EXERCISE DETAILS: Exactly copy the final stretch of the listing below: the line with "Find the location" and every line after it.

PROVIDED ENTRIES:
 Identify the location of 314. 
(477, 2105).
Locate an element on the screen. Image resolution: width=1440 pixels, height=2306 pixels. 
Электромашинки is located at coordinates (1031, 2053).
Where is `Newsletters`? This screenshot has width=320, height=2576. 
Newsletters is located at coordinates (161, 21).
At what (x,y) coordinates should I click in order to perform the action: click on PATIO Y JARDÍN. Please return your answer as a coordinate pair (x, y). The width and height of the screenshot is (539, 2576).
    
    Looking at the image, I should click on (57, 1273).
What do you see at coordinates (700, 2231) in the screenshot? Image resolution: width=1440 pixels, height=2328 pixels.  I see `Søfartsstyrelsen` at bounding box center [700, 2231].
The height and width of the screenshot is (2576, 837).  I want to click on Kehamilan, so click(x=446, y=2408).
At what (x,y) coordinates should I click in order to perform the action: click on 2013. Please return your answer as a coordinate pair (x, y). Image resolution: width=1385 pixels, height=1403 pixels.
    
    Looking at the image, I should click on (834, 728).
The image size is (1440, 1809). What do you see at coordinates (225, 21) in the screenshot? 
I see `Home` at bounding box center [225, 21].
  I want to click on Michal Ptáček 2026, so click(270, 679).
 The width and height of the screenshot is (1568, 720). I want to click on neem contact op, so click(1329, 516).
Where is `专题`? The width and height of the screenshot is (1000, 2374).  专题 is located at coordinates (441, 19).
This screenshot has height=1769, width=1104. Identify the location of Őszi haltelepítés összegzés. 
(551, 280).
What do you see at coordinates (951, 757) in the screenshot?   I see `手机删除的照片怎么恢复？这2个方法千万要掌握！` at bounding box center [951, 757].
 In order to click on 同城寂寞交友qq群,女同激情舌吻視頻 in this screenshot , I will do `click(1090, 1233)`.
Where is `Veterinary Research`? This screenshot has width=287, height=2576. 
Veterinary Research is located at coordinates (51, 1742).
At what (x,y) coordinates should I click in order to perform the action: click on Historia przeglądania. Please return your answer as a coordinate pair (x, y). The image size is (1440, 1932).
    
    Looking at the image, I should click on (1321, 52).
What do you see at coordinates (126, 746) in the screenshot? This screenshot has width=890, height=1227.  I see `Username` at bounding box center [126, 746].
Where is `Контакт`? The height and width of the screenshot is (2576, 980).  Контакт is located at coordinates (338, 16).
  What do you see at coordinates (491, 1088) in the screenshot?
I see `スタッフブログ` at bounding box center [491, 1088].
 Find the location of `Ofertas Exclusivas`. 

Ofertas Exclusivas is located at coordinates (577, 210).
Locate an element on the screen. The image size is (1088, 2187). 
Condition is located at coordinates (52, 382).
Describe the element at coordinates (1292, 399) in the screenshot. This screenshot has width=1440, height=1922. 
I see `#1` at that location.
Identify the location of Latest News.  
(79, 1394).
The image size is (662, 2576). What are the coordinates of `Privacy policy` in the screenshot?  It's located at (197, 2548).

EXERCISE ANSWER:
 Find the location of `Ofertas Exclusivas`. 

Ofertas Exclusivas is located at coordinates (577, 210).
Locate an element on the screen. The image size is (1088, 2187). 
Condition is located at coordinates (52, 382).
Describe the element at coordinates (1292, 399) in the screenshot. This screenshot has width=1440, height=1922. 
I see `#1` at that location.
Identify the location of Latest News.  
(79, 1394).
The image size is (662, 2576). What are the coordinates of `Privacy policy` in the screenshot?  It's located at (197, 2548).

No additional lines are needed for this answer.